Perform uncoalesced write or perform in-warp stream compaction before write?


as a result of some heavy computation (matrix inversion), we’re computing a lot of 32 element wide vectors that are expected to have only a few significant values each. To save storage space and memory bandwidth we intend to store a sparse representation in a large result buffer, with the vector elements being indexed and also quantized.

Each warp of a thread block basically computes one such vector where the complex elements A B C D E in the example given below are of a magnitude larger than a given threshold and the remaining elements of the vector would be considered negligible (i.e. 0)

0 0 A 0 0 0 0 B 0 0 0 0 0 0 0 C 0 0 0 0 0 0 0 0 0 D 0 0 0 0 0 E

after a stream compaction this vector could be sparsely described as:

(each entry is neatly packed into a uint32_t type, with the complex elements being separated into magnitude and phase and quantized)

Now the question is whether we can afford to bite the bullet and perform an an uncoalesced write into global memory (thread 2 writes 2:A, thread 7 writes 7:B, thread 15 writes 15:C and so on…) because the kernel is heavily compute bound anyways.

Would it even be worth the effort to do a stream compaction within a warp, followed by a coalesced write afterwards? Implementing the stream compaction isn’t entirely trivial and I don’t really want to implement this just to find out that it is not any faster.

What’s your gut feeling about this?

Also, would anyone here have a code example of how to do in-warp stream compaction entirely with warp shuffles? So far I’ve only ever implemented this with shared memory.

Also an interesting issue is the necessary concatenation of per-warp and per thread block results into the result buffer. As each warp will generate a variable number of significant values, the position at which later warps and thread blocks have to write their results will depend on all previous warp’s results. This is a tricky problem that requires some pretty delicate buffer locking mechanism using global atomics.


Writes are “fire and forget” operations, so coalescing for writes is much less critical than for reads. Since this solution is trivial to code, I would propose giving that a try and looking into the compaction approach only if the performance at app level isn’t acceptable.

Thanks for the input regarding coalescing for writes.

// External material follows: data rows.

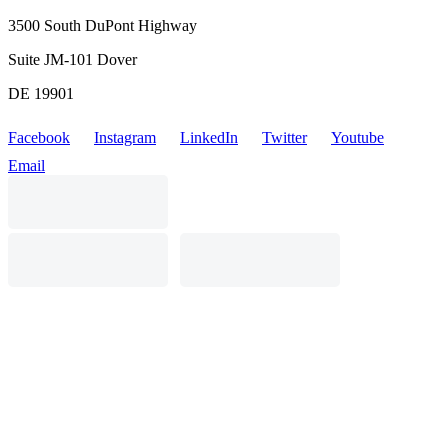
3500 South DuPont Highway
Suite JM-101 Dover
DE 19901
Facebook
Instagram
LinkedIn
Twitter
Youtube
Email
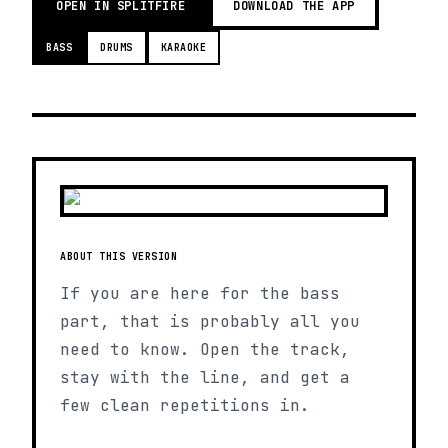
OPEN IN SPLITFIRE
DOWNLOAD THE APP
BASS
DRUMS
KARAOKE
ABOUT THIS VERSION
If you are here for the bass
part, that is probably all you
need to know. Open the track,
stay with the line, and get a
few clean repetitions in.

Slight change of plan. I think I will perform an in-warp bitonic sort of the coefficients by magnitude.

This allows me to choose a power based cutoff criterion where I can preserve a given percentage of the total power in the vector (this vector is a precoding vector for an antenna system, by the way). The bitonic sorting step also performs the intended stream compaction.

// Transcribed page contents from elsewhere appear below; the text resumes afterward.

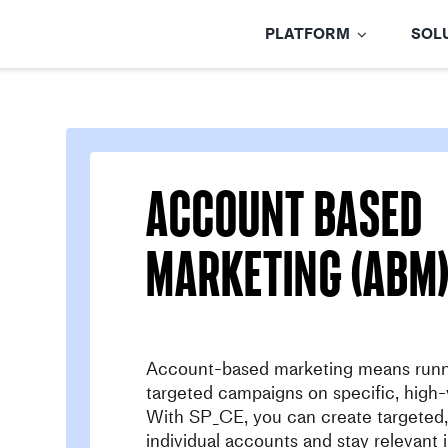
Skip
to
PLATFORM
SOL
content
account based
marketing (ABM
Account-based marketing means runn
targeted campaigns on specific, high-
With SP_CE, you can create targeted, 
individual accounts and stay relevant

For the summation of the powers I can use a parallel scan primitive, and the cutoff is simply made at the lane ID where the total power exceeds a given percentage of the sum power in the last lane (the total).

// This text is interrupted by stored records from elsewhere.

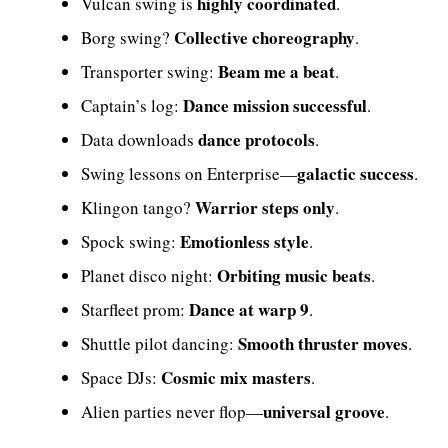
highly coordinated
Vulcan swing is
.
Collective choreography
Borg swing?
.
Beam me a beat
Transporter swing:
.
Dance mission successful
Captain’s log:
.
dance protocols
Data downloads
.
galactic success
Swing lessons on Enterprise—
.
Warrior steps only
Klingon tango?
.
Emotionless style
Spock swing:
.
Orbiting music beats
Planet disco night:
.
Dance at warp 9
Starfleet prom:
.
Smooth thruster moves
Shuttle pilot dancing:
.
Cosmic mix masters
Space DJs:
.
universal groove
Alien parties never flop—
.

I had to make a trip to Wikipedia to find out that “bitonic sort” ~= sorting network. Yes, sorting networks are great for sorting short vectors in parallel and thus a good match for the GPU. A sorting network for 32 elements seems a bit daunting to me, however, as I have only used them for up to 10 items or so, using known optimal sorting networks. I guess the regularity of construction in the bitonic approach makes sorting 32-tuples feasible?

Optimally sorting 32 elements on a sequential processor (or in hardware) requires only 191 compare-exchanges across 15 stages. That’s a Batcher sort.

Unfortunately, optimal sorting networks aren’t always regular and easily mappable to SIMT.

A symmetric SIMT-friendly sorting network is a Bitonic sort. It’s 240 comparisons and also requires only 15 stages.

In this case, the number of stages is what matters when considering a warp-centric implementation since that is how many warp-wide consecutive SHFL ops will be needed.